PROBLEM STATEMENT
Beneath this task are records; count the lines among them that contain the word "отцовства" and answer with the number only.

Stored records

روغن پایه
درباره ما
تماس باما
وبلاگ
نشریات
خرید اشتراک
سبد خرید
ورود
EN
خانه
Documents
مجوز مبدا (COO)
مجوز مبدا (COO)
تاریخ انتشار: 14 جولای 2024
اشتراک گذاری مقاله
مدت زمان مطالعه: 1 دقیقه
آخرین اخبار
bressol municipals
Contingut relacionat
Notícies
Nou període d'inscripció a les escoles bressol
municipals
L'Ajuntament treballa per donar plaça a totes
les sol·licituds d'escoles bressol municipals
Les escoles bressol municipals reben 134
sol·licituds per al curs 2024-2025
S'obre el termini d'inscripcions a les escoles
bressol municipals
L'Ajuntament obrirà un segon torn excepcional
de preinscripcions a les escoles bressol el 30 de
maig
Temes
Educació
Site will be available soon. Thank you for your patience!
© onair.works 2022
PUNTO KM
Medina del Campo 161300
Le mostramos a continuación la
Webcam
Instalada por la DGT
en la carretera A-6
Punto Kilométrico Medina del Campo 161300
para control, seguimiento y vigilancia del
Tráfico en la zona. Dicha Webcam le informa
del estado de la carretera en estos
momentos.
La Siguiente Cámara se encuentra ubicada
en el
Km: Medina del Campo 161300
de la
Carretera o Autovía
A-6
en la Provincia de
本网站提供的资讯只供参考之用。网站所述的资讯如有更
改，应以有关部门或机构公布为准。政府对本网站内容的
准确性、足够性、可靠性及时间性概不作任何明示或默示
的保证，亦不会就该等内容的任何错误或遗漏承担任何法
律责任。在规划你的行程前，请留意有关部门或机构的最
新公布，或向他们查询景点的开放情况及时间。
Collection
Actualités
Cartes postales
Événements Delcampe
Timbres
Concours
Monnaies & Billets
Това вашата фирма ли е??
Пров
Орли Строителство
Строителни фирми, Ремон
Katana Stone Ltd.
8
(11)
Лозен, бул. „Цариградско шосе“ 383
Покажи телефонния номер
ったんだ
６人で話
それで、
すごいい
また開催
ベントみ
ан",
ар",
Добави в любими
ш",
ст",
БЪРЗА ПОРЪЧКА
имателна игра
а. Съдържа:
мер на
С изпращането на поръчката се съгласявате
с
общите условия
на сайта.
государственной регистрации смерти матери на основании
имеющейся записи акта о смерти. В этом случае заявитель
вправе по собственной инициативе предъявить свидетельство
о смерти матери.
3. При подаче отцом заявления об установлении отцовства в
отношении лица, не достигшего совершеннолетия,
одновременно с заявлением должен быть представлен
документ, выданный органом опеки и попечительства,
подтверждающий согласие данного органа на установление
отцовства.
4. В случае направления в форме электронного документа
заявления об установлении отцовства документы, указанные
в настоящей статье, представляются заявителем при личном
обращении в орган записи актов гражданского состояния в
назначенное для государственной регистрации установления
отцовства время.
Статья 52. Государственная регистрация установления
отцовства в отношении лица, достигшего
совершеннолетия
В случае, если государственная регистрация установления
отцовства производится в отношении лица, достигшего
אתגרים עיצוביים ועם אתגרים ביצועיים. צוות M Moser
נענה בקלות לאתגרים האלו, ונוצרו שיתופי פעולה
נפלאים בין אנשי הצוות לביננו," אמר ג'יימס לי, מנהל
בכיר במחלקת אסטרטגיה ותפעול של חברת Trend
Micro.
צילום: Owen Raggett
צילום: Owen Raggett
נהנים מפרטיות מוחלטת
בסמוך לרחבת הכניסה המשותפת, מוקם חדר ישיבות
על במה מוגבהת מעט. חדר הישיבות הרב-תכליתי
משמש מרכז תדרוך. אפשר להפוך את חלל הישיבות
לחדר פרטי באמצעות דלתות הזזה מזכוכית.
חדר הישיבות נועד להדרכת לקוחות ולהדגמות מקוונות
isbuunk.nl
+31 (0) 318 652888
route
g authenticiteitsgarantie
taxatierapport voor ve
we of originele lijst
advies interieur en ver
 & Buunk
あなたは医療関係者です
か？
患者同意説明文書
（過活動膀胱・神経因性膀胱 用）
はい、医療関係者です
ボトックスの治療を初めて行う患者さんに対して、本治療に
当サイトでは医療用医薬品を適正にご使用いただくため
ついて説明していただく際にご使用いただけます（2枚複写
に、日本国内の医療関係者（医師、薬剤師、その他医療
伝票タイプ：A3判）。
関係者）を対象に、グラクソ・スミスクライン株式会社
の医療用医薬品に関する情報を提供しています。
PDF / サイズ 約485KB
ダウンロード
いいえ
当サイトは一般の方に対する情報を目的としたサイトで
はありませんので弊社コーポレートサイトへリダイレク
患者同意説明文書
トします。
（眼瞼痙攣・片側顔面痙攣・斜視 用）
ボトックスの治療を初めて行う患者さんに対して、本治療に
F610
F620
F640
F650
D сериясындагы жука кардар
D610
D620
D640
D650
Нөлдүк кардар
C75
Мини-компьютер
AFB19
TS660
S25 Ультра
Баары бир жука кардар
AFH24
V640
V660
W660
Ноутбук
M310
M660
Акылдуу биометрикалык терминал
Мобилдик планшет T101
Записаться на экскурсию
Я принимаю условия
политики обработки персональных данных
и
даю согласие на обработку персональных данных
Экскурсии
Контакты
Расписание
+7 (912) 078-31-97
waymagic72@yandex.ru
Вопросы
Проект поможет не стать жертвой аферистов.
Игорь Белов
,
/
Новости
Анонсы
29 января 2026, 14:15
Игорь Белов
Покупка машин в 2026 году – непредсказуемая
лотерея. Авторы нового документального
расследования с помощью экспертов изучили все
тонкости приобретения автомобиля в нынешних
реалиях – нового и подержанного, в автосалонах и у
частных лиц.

TASK RESULT
6